Ce matin à Sikasso, ce sont des centaines de partisans de l’alliance  ADEMA-ASMA-ADP-CFD, liste déclarée non gagnante par la Cour,  qui se sont convergées  vers le gouvernorat de la ville pour protester contre le verdict. « Nous allons paralyser le trafic routier et les activités de l’administration jusqu’à ce qu’on rende notre victoire », proteste un manifestant à Sikasso dans une vidéo postée sur le réseau social Face Book. Rien que dans le cercle de Sikasso, la Cour Constitutionnelle a annulé plus de 20 milles voix dans 12 communes. De quoi susciter la colère  des partisans de la liste ADEMA-ASMA-ADP-Maliba  et CFD qui, pourtant, était arrivée en tête lors des résultats provisoires des législatives proclamés par le Ministre de l’administration territoriale.

Même son de cloche  dans les commune I et VI du district de Bamako, où les jeunes mécontents du verdict de la Cour continuent à occuper les routes et brûlés les pneus polluant l’air par une fumée noire.

 Un député sortant interpellé

A Oueléssebougou, ville située à 80 km Bamako, c’est le député sortant  de la liste Horonya Ton, Bananzolé Bourama,  qui a été interpellé par la gendarmerie du Camp « pour incitation à la violence ».  Cet ex-député malheureux avait été déclaré également élu par les résultats  provisoires des législatives du  19 avril dernier avant de voir son élection infirmée par la Cour constitutionnelle. Ce qui justifierait sa colère.

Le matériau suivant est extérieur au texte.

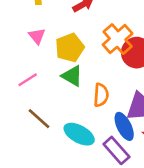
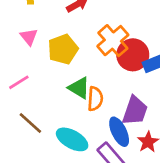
green triangle: (72, 76) -> (79, 88), moved

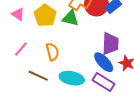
green triangle: (79, 88) -> (70, 18), moved
orange semicircle: (95, 99) -> (52, 52), moved

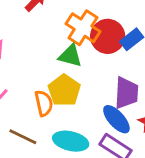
yellow pentagon: (45, 16) -> (64, 90), moved

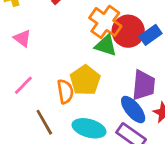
green triangle: (70, 56) -> (106, 45), moved
brown line: (23, 137) -> (44, 122), turned 32

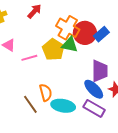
yellow pentagon: (85, 80) -> (53, 50), moved
pink line: (23, 85) -> (29, 58), moved, turned 35
orange semicircle: (65, 91) -> (46, 93), moved

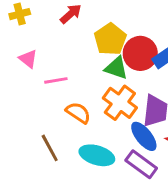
orange cross: (68, 28) -> (120, 103), moved
yellow pentagon: (53, 50) -> (110, 39), moved
orange semicircle: (46, 93) -> (78, 113), moved, turned -48

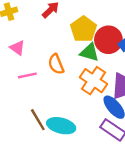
pink line: (56, 80) -> (27, 75), moved
orange semicircle: (78, 113) -> (56, 64), moved, turned -144
cyan ellipse: (97, 155) -> (61, 126), moved

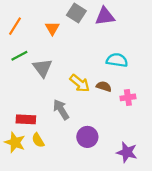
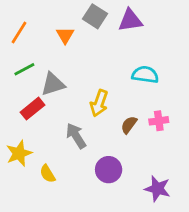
gray triangle: (42, 68) -> (53, 84), turned 50
yellow arrow: (80, 83) -> (99, 103), turned 70
brown semicircle: (104, 86) -> (129, 125), moved, turned -72
red rectangle: (26, 119) -> (33, 109), moved, turned -42
yellow star: (15, 142) -> (19, 153), moved, turned 30

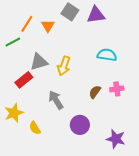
orange line: (19, 33) -> (27, 24), moved
green line: (24, 69) -> (13, 42), moved
yellow arrow: (99, 103) -> (64, 66), moved

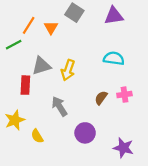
purple triangle: (96, 15) -> (114, 16), moved
red rectangle: (24, 80) -> (25, 85), turned -48

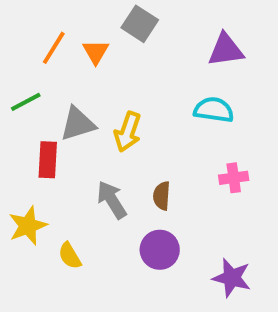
purple triangle: (114, 16) -> (226, 50), moved
green line: (14, 45) -> (26, 102), moved
brown semicircle: (101, 98) -> (162, 196), moved, turned -32

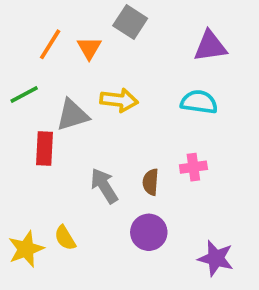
yellow arrow: (128, 132) -> (119, 100), moved, turned -102
pink cross: (234, 178) -> (193, 167), moved
yellow star: (28, 226) -> (26, 249), moved

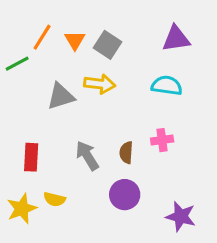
gray square: (130, 22) -> (108, 45), moved
green line: (24, 95) -> (17, 64), moved
red rectangle: (45, 149) -> (31, 157), moved
yellow semicircle: (65, 238) -> (55, 199), turned -45

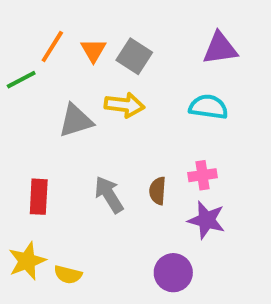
purple circle: (125, 195) -> (173, 273), moved
yellow semicircle: (55, 199) -> (68, 275), moved
purple star: (181, 216) -> (206, 220), moved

Depuis la proclamation des résultats définitifs, les neufs membres de la Cour Constitutionnelle  occupent le centre de tous les débats dans les salons feutrés du pays.  Au point qu’un important dispositif sécuritaire a été déployé devant le domicile de la Présidente de la Cour.  Certains avocats  prompts à donner leur avis sur l’actualité  se sont partagés sur le rôle de la Cour.  Pendant que certains proposent de réduire le pouvoir de la Cour Constitutionnelle, d’autres  parlent de changer le processus de désignation des membres de la Cour. Il faut noter que six des neufs membres de la Cour sont nommés par le Président de la République et celui de l’Assemblée nationale, qui sont tous issus du parti au pouvoir. Voilà de quoi susciter les débats sur l’impartialité de la Cour après  chaque consultation électorale. Surtout que cette fois-ci  les requêtes analysées par la Cour  sont, pour la plupart, favorable au parti présidentiel.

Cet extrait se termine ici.